Thursday, September 30, 2010

Well. Here we are.

It's senior year. What happened?


I could've sworn just yesterday I was riding my big wheeler down my driveway in order to fend off dragons (I was too unathletic to want to play something cool like basketball). Even though that one awkward relative that I don't quite recognize pinches my cheeks and tells me how much I've grown, I still feel as if I haven't changed dramatically over the years. Don't get me wrong, I'm certainly wiser (and much more appealing to the ladies), but I've always kept a constant set of traits that have been very defining. Like, my tendency to trip over my words when I'm excited, or bang the same spot on my right knee on anything that is even remotely in the way. They say the older you get, the more refined your identity becomes; but as my senior year rolls around, I feel myself looking on hopefully to "College Connor", while still being tugged on by childhood nostalgia. I swore to myself that I wouldn't be looking back when it was time to leave this town, but I see now why so many before me have had trouble saying goodbye. The only thing I can honestly say with confidence, is that I need to cherish all the memories and friends I've made over the last decade, and take nothing for granted.


SORRY if this post was drastically dryer than its counterparts, but I felt it had to come out sooner or later. -Con

Wednesday, September 29, 2010

Procrastination

You know, as this whole blog thing plays itself out, I realize my mind has much more to offer while I should be doing other, more important things; such as writing a paper for a class that will honestly help me about three times my entire life. Most sentient beings (I don't classify some humans I know as sentient. You know who you are. Which is ironic because that would mean they're sentient. Mind boggling stuff really. Stop reading this side note.) would agree that procrastination is the bane of our existence; a leech on precious time. I think we all take our old pal procrastination a bit too harshly. I believe it was the band Chicago that said:


"Does anybody really know what time it is
Does anybody really care
If so I can't imagine why
We've all got time enough to cry"

(I copy-pasted). That song was a smash hit, you know. To me, procrastination is a time of reflection and really an accurate look into our true feelings...

Actually everything I just said was complete bull. I am procrastinating like it's my job and I'm using this blog as my scapegoat. I hate writing papers that I am in no way shape or form interested in writing. CON OUT.
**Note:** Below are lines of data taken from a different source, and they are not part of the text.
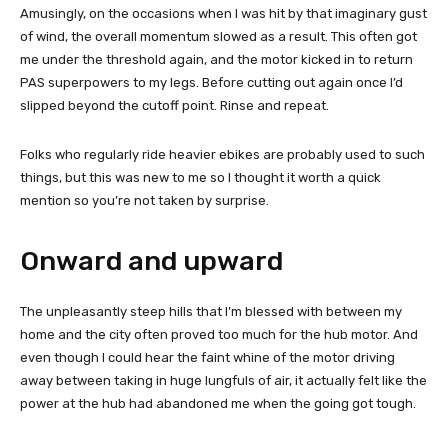
Amusingly, on the occasions when I was hit by that imaginary gust
of wind, the overall momentum slowed as a result. This often got
me under the threshold again, and the motor kicked in to return
PAS superpowers to my legs. Before cutting out again once I’d
slipped beyond the cutoff point. Rinse and repeat.
Folks who regularly ride heavier ebikes are probably used to such
things, but this was new to me so I thought it worth a quick
mention so you’re not taken by surprise.
Onward and upward
The unpleasantly steep hills that I’m blessed with between my
home and the city often proved too much for the hub motor. And
even though I could hear the faint whine of the motor driving
away between taking in huge lungfuls of air, it actually felt like the
power at the hub had abandoned me when the going got tough.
Tuesday, September 28, 2010

Ugh

FIRST THINGS FIRST. The name of this blog belongs to my basement (clever), mainly because it has been the site of so many memorable moments. And plus "The Basement" has a manly flair to it, kind of like Bruce Willis's persona in Pulp Fiction. Well... Bruce Willis in general.

Well, it's late and I feel like ripping my eyes out and drenching them in an 80cent slushy from Sonic. Scratch that last idea. It would be more efficient for me to put my body on a rotisserie (I used spell check) and simply dip myself in a large vat of flavored ice product. As you mostly likely have inferred, I am highly delusional from lack of sleep and nourishment. I'm going to stop writing now. I'm hearing/seeing things. Good day.

Monday, September 27, 2010

Hey! Hi! Yes. Hello. Hi.

Hey there. This is my first blog ever so don't judge me. Asian people get antsy about profiling. Anyway, I'm devoting this wonderful waste of the internet to show you all the cool things that frolic around in my mind all day. I'll warn you, my writing skill equates to that of a cheese sandwich, and my vocabulary is usually inappropriately utilized. BUT, I'm weird, and I think we all can benefit from that. As in, you can all strive to do the exact opposite of what I do.

That concludes my first blog, because, well... This feels like a first date and I don't know what to say. (Ha ha except thats never happened since the mere sight of my biceps makes girls melt.) So really, It's more like  a first date with a man. But not a bro, because that's VASTLY different. Ahem.